#### WHAT IS EXPECTED:
Below are the records; retype them exactly and omit each picture.

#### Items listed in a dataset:
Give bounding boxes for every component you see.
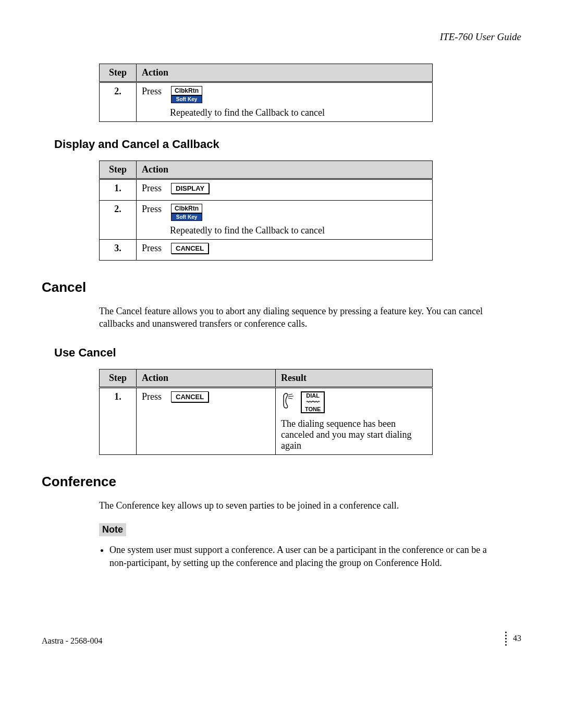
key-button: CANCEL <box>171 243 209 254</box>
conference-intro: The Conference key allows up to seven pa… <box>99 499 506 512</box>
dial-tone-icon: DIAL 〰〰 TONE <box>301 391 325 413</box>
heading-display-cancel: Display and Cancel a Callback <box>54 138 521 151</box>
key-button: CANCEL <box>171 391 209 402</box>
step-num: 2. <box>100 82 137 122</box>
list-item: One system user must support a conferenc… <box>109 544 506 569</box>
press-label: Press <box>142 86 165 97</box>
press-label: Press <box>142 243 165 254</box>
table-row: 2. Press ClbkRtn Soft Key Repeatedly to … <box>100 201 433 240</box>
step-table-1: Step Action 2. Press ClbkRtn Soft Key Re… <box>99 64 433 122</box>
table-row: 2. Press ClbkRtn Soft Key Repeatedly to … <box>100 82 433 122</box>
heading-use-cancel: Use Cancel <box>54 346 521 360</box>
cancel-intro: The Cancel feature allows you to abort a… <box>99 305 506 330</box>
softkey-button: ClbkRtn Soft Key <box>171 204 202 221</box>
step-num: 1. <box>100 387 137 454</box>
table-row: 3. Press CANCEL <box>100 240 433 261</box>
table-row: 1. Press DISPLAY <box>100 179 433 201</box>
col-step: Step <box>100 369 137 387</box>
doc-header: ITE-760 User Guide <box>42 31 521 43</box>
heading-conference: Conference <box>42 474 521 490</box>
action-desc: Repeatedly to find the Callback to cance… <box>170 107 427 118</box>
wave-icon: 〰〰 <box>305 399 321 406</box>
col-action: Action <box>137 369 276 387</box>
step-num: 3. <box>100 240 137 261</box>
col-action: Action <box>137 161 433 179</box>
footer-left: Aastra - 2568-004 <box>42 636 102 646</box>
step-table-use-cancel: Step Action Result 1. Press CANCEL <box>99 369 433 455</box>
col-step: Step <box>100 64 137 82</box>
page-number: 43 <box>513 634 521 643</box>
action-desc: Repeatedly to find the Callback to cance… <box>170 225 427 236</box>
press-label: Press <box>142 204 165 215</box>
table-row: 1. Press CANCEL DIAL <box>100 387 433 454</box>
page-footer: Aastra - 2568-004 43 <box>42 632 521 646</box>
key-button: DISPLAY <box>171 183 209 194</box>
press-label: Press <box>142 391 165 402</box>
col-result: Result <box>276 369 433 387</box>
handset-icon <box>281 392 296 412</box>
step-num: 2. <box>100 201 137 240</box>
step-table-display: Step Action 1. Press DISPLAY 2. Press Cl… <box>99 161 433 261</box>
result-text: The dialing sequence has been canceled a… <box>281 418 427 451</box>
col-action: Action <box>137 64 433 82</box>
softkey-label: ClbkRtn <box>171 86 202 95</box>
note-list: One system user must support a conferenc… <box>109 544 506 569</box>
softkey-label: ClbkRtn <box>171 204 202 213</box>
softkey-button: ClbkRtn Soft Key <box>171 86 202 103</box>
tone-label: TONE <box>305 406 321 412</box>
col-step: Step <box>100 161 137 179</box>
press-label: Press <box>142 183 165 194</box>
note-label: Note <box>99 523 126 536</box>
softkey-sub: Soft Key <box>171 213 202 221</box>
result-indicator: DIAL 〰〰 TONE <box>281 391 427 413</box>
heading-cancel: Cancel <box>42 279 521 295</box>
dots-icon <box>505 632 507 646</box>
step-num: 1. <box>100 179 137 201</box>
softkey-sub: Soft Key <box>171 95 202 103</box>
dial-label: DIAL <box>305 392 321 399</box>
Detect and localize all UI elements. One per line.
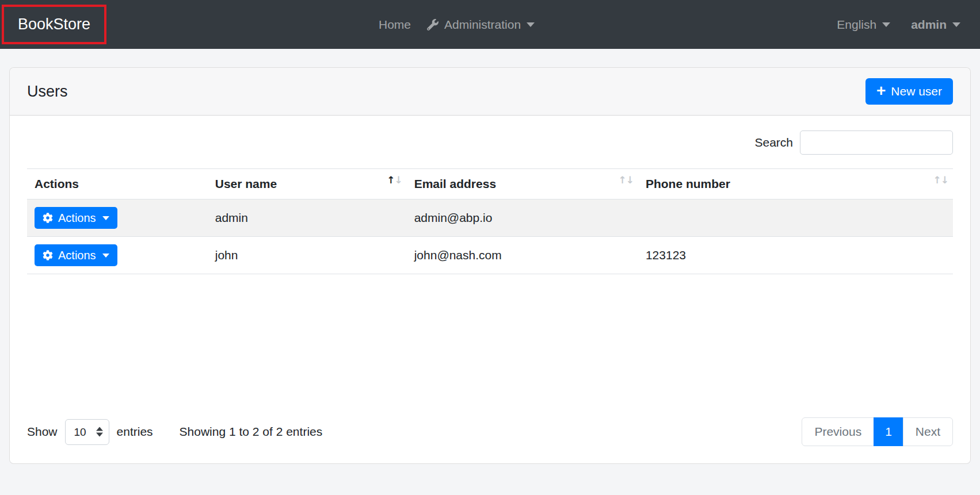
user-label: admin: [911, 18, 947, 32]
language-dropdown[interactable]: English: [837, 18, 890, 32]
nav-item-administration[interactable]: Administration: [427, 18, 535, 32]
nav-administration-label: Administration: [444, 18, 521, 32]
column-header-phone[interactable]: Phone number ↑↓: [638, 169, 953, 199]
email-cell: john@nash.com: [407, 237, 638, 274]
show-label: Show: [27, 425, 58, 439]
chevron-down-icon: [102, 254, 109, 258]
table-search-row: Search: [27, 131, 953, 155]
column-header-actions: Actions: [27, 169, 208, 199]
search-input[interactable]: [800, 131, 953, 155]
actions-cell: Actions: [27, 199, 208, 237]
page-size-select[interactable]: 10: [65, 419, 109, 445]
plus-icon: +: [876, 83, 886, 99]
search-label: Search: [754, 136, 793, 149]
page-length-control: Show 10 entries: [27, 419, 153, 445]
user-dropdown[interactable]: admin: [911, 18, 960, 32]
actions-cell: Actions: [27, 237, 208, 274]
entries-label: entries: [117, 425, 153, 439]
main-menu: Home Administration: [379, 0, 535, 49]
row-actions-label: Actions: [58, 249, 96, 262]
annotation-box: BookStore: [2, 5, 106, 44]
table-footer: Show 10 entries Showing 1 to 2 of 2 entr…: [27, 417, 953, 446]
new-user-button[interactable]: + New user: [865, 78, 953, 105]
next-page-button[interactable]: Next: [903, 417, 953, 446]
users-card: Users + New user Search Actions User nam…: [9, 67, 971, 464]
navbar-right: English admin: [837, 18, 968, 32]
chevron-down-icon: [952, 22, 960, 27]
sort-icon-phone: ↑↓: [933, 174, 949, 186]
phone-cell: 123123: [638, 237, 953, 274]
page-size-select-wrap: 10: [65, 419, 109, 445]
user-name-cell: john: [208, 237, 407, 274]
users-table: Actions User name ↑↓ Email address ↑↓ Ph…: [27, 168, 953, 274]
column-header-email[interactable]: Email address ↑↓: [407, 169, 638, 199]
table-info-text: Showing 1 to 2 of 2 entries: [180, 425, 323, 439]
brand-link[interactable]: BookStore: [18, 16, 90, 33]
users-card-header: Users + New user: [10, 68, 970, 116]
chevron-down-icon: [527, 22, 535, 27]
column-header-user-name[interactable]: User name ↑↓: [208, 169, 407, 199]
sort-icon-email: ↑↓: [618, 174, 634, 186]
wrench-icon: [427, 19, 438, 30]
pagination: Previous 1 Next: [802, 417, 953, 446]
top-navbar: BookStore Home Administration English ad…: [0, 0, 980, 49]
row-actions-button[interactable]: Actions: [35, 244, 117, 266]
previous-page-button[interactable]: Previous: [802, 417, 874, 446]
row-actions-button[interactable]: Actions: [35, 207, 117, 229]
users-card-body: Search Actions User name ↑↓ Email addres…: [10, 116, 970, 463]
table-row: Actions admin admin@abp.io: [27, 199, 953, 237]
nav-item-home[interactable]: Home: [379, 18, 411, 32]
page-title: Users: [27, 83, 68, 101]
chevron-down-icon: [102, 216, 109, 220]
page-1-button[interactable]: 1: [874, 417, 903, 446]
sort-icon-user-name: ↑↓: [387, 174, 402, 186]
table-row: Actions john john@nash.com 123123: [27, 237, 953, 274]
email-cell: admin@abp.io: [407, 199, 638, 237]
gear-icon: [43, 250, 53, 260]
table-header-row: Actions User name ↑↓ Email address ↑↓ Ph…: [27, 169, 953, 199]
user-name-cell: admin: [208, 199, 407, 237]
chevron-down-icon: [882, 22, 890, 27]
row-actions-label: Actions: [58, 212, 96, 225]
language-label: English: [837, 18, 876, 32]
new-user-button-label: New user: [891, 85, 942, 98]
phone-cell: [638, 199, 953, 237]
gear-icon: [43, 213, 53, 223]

#### SOLUTION TO THE PROBLEM:
Give bounding boxes for every component you see.
key-button: CANCEL <box>171 243 209 254</box>
conference-intro: The Conference key allows up to seven pa… <box>99 499 506 512</box>
dial-tone-icon: DIAL 〰〰 TONE <box>301 391 325 413</box>
heading-display-cancel: Display and Cancel a Callback <box>54 138 521 151</box>
key-button: CANCEL <box>171 391 209 402</box>
step-num: 2. <box>100 82 137 122</box>
list-item: One system user must support a conferenc… <box>109 544 506 569</box>
press-label: Press <box>142 86 165 97</box>
press-label: Press <box>142 243 165 254</box>
table-row: 2. Press ClbkRtn Soft Key Repeatedly to … <box>100 201 433 240</box>
step-table-1: Step Action 2. Press ClbkRtn Soft Key Re… <box>99 64 433 122</box>
table-row: 2. Press ClbkRtn Soft Key Repeatedly to … <box>100 82 433 122</box>
heading-use-cancel: Use Cancel <box>54 346 521 360</box>
cancel-intro: The Cancel feature allows you to abort a… <box>99 305 506 330</box>
softkey-button: ClbkRtn Soft Key <box>171 204 202 221</box>
step-num: 1. <box>100 387 137 454</box>
table-row: 3. Press CANCEL <box>100 240 433 261</box>
table-row: 1. Press DISPLAY <box>100 179 433 201</box>
col-step: Step <box>100 369 137 387</box>
doc-header: ITE-760 User Guide <box>42 31 521 43</box>
heading-conference: Conference <box>42 474 521 490</box>
action-desc: Repeatedly to find the Callback to cance… <box>170 107 427 118</box>
wave-icon: 〰〰 <box>305 399 321 406</box>
col-action: Action <box>137 369 276 387</box>
step-num: 3. <box>100 240 137 261</box>
col-action: Action <box>137 161 433 179</box>
footer-left: Aastra - 2568-004 <box>42 636 102 646</box>
step-table-use-cancel: Step Action Result 1. Press CANCEL <box>99 369 433 455</box>
col-step: Step <box>100 64 137 82</box>
page-number: 43 <box>513 634 521 643</box>
action-desc: Repeatedly to find the Callback to cance… <box>170 225 427 236</box>
press-label: Press <box>142 204 165 215</box>
table-row: 1. Press CANCEL DIAL <box>100 387 433 454</box>
page-footer: Aastra - 2568-004 43 <box>42 632 521 646</box>
key-button: DISPLAY <box>171 183 209 194</box>
press-label: Press <box>142 391 165 402</box>
col-result: Result <box>276 369 433 387</box>
handset-icon <box>281 392 296 412</box>
step-num: 2. <box>100 201 137 240</box>
step-table-display: Step Action 1. Press DISPLAY 2. Press Cl… <box>99 161 433 261</box>
result-text: The dialing sequence has been canceled a… <box>281 418 427 451</box>
col-action: Action <box>137 64 433 82</box>
softkey-label: ClbkRtn <box>171 86 202 95</box>
note-list: One system user must support a conferenc… <box>109 544 506 569</box>
softkey-label: ClbkRtn <box>171 204 202 213</box>
softkey-button: ClbkRtn Soft Key <box>171 86 202 103</box>
tone-label: TONE <box>305 406 321 412</box>
col-step: Step <box>100 161 137 179</box>
press-label: Press <box>142 183 165 194</box>
note-label: Note <box>99 523 126 536</box>
softkey-sub: Soft Key <box>171 213 202 221</box>
result-indicator: DIAL 〰〰 TONE <box>281 391 427 413</box>
heading-cancel: Cancel <box>42 279 521 295</box>
dots-icon <box>505 632 507 646</box>
step-num: 1. <box>100 179 137 201</box>
softkey-sub: Soft Key <box>171 95 202 103</box>
dial-label: DIAL <box>305 392 321 399</box>
Detect and localize all UI elements. One per line.
user-label: admin: [911, 18, 947, 32]
language-dropdown[interactable]: English: [837, 18, 890, 32]
nav-item-administration[interactable]: Administration: [427, 18, 535, 32]
nav-administration-label: Administration: [444, 18, 521, 32]
column-header-phone[interactable]: Phone number ↑↓: [638, 169, 953, 199]
email-cell: john@nash.com: [407, 237, 638, 274]
show-label: Show: [27, 425, 58, 439]
chevron-down-icon: [102, 254, 109, 258]
table-search-row: Search: [27, 131, 953, 155]
column-header-actions: Actions: [27, 169, 208, 199]
search-input[interactable]: [800, 131, 953, 155]
actions-cell: Actions: [27, 199, 208, 237]
page-size-select[interactable]: 10: [65, 419, 109, 445]
plus-icon: +: [876, 83, 886, 99]
search-label: Search: [754, 136, 793, 149]
page-length-control: Show 10 entries: [27, 419, 153, 445]
user-dropdown[interactable]: admin: [911, 18, 960, 32]
actions-cell: Actions: [27, 237, 208, 274]
entries-label: entries: [117, 425, 153, 439]
main-menu: Home Administration: [379, 0, 535, 49]
row-actions-label: Actions: [58, 249, 96, 262]
annotation-box: BookStore: [2, 5, 106, 44]
table-footer: Show 10 entries Showing 1 to 2 of 2 entr…: [27, 417, 953, 446]
new-user-button[interactable]: + New user: [865, 78, 953, 105]
next-page-button[interactable]: Next: [903, 417, 953, 446]
users-card: Users + New user Search Actions User nam…: [9, 67, 971, 464]
navbar-right: English admin: [837, 18, 968, 32]
chevron-down-icon: [952, 22, 960, 27]
sort-icon-phone: ↑↓: [933, 174, 949, 186]
phone-cell: 123123: [638, 237, 953, 274]
page-size-select-wrap: 10: [65, 419, 109, 445]
user-name-cell: john: [208, 237, 407, 274]
users-table: Actions User name ↑↓ Email address ↑↓ Ph…: [27, 168, 953, 274]
column-header-email[interactable]: Email address ↑↓: [407, 169, 638, 199]
table-info-text: Showing 1 to 2 of 2 entries: [180, 425, 323, 439]
brand-link[interactable]: BookStore: [18, 16, 90, 33]
users-card-header: Users + New user: [10, 68, 970, 116]
chevron-down-icon: [527, 22, 535, 27]
column-header-user-name[interactable]: User name ↑↓: [208, 169, 407, 199]
sort-icon-email: ↑↓: [618, 174, 634, 186]
wrench-icon: [427, 19, 438, 30]
pagination: Previous 1 Next: [802, 417, 953, 446]
top-navbar: BookStore Home Administration English ad…: [0, 0, 980, 49]
row-actions-button[interactable]: Actions: [35, 244, 117, 266]
previous-page-button[interactable]: Previous: [802, 417, 874, 446]
row-actions-button[interactable]: Actions: [35, 207, 117, 229]
users-card-body: Search Actions User name ↑↓ Email addres…: [10, 116, 970, 463]
table-row: Actions admin admin@abp.io: [27, 199, 953, 237]
nav-item-home[interactable]: Home: [379, 18, 411, 32]
page-title: Users: [27, 83, 68, 101]
chevron-down-icon: [102, 216, 109, 220]
page-1-button[interactable]: 1: [874, 417, 903, 446]
sort-icon-user-name: ↑↓: [387, 174, 402, 186]
table-row: Actions john john@nash.com 123123: [27, 237, 953, 274]
email-cell: admin@abp.io: [407, 199, 638, 237]
gear-icon: [43, 250, 53, 260]
table-header-row: Actions User name ↑↓ Email address ↑↓ Ph…: [27, 169, 953, 199]
user-name-cell: admin: [208, 199, 407, 237]
chevron-down-icon: [882, 22, 890, 27]
row-actions-label: Actions: [58, 212, 96, 225]
language-label: English: [837, 18, 876, 32]
new-user-button-label: New user: [891, 85, 942, 98]
phone-cell: [638, 199, 953, 237]
gear-icon: [43, 213, 53, 223]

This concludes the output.